● Instructions to follow
Return the listing below unchanged, but without pictures.

● Supplied information
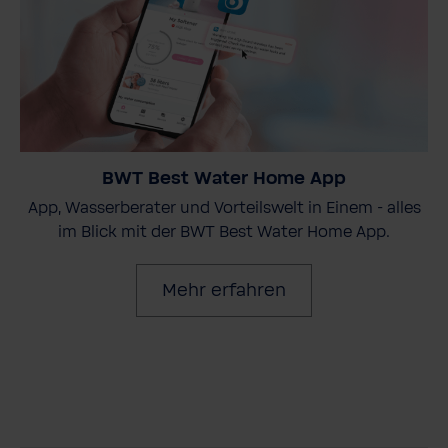
BWT Best Water Home App
App, Wasserberater und Vorteilswelt in Einem - alles
im Blick mit der BWT Best Water Home App.
Mehr erfahren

● Exercise output
BWT Best Water Home App
App, Wasserberater und Vorteilswelt in Einem - alles
im Blick mit der BWT Best Water Home App.
Mehr erfahren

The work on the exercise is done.